Reputation: 29987
I have a file from which I need to extract one piece of data, delimited by (possibly) multiline fixed patterns
some data ... [my opening pattern
is here
and can be multiline] the data
I want to extract [my ending
pattern which can be
multiline as well] ... more data
These patterns are fixed in the sense that the content is always the same, except that it can include new lines between words.
The solution would be simple if I had the assurance that my pattern will be predictably formatted but do not.

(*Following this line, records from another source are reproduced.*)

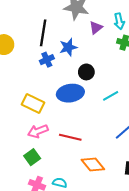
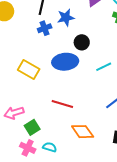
pink arrow: (38, 131) -> (14, 113), moved
green square: (32, 157) -> (32, 127), moved

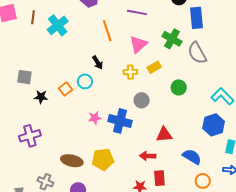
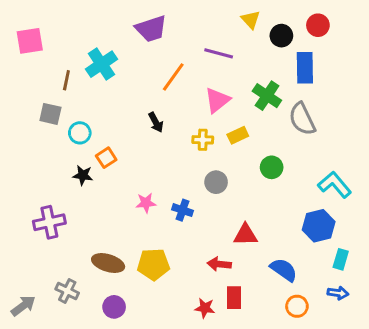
brown line: (33, 17) -> (66, 80), moved
orange line: (107, 31) -> (173, 77), turned 50
gray square: (24, 77) -> (50, 114), moved
cyan circle: (85, 81) -> (80, 133), moved
black star: (41, 97) -> (83, 175), moved
blue cross: (120, 121) -> (182, 210), size x0.6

Is there a way to match such "patterns" to a stream?
There is a question which is an almost duplicate and the answers point towards buffering the input. The difference in my case is that I know exact strings in the pattern, except that the words are possibly also delimited by a newline (so no need for \w*
kind of matches)
Upvotes: 2
Views: 1408
Reputation: 4504
Are you looking for this?
>>> import re
>>> data = """
... some data ... [my opening pattern
... is here
... and can be multiline] the data
... I want to extract [my ending
... pattern which can be
... multiline as well] ... more data
... """
>>> re.findall('\[[^]]*\]\s+([^[]+)\s+\[[^]]+\]', data)
['the data \nI want to extract']
UPDATE To read a large file into chunks, I suggest the following approach:
## The following was modified based on ChrisA's code in
## http://www.gossamer-threads.com/lists/python/python/1242366.
## Titled " How to read from a file to an arbitrary delimiter efficiently?"
import re
class ChunkIter:
def __init__(self, f, delim):
""" f: file object
delim: regex pattern"""
self.f = f
self.delim = re.compile(delim)
self.buffer = ''
self.part = '' # the string to return
def read_to_delim(self):
"""Return characters up to the last delim, or None if at EOF"""
while "delimiter not found":
b = self.f.read(256)
if not b: # if EOF
self.part = None
break
# Continue reading to buffer
self.buffer += b
# Try regex split the buffer string
parts = self.delim.split(self.buffer)
# If pattern is found
if parts[:-1]:
# Retrieve the string up to the last delim
self.part = ''.join(parts[:-1])
# Reset buffer string
self.buffer = parts[-1]
break
return self.part
if __name__ == '__main__':
with open('input.txt', 'r') as f:
chunk = ChunkIter(f, '(\[[^]]*\]\s+(?:[^[]+)\s+\[[^]]+\])')
while chunk.read_to_delim():
print re.findall('\[[^]]*\]\s+([^[]+)\s+\[[^]]+\]', chunk.part)
print 'job done.'
Upvotes: 2